Fourteen years ago I saw a lady in my clinic who I came to just in the same way as the noble Baroness, Lady Deech, did, whose view I would unquestionably have shared 30 years ago without the clinical experience I have had. I was determined not to treat this lady. She was HIV positive and it was not clear what her relationship with her partner was. I was sure that it would be wrong to treat her because of the child. But, because I wanted to be open-minded, I gave her another appointment for three weeks’ time. Over the next months, I saw that lady five times in my clinic—I am not exaggerating—and came to the conclusion that she was worthy of treatment. In 1993-94, the diagnosis of HIV was a death sentence, but there was always a possibility that there might be treatment around the corner. It was becoming clear that it might be possible to deliver babies to lower the risk.

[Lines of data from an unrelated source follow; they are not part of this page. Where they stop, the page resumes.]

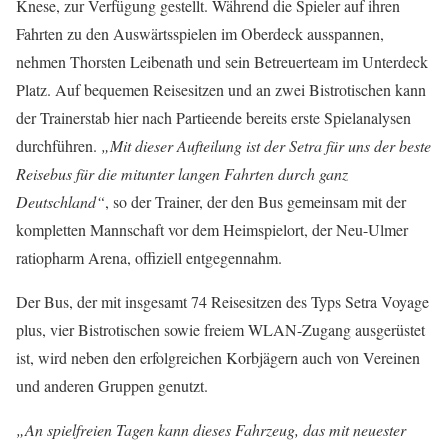
Knese, zur Verfügung gestellt. Während die Spieler auf ihren
Fahrten zu den Auswärtsspielen im Oberdeck ausspannen,
nehmen Thorsten Leibenath und sein Betreuerteam im Unterdeck
Platz. Auf bequemen Reisesitzen und an zwei Bistrotischen kann
der Trainerstab hier nach Partieende bereits erste Spielanalysen
durchführen.
„Mit dieser Aufteilung ist der Setra für uns der beste
Reisebus für die mitunter langen Fahrten durch ganz
Deutschland“
, so der Trainer, der den Bus gemeinsam mit der
kompletten Mannschaft vor dem Heimspielort, der Neu-Ulmer
ratiopharm Arena, offiziell entgegennahm.
Der Bus, der mit insgesamt 74 Reisesitzen des Typs Setra Voyage
plus, vier Bistrotischen sowie freiem WLAN-Zugang ausgerüstet
ist, wird neben den erfolgreichen Korbjägern auch von Vereinen
und anderen Gruppen genutzt.
„An spielfreien Tagen kann dieses Fahrzeug, das mit neuester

I presented the case at our regular meeting in my clinic. When we have a clinic meeting, everybody attends, including the people who clean the clinic, because we want a general view of what everybody feels. Nobody is excluded. Eighty-five members of my clinic turned up for the discussion on this patient, and without a single exception, nobody supported my view that this woman should be treated. They were all prejudiced against the idea because, to them, treating somebody with HIV was abhorrent. I could not treat her single-handedly, and I worked on my team for six months. By the end of that period, it was interesting to see a massive change of view. We treated that lady, whom some of them thought might die or abandon her child. That lady is alive today and the child, who is a teenager, is well.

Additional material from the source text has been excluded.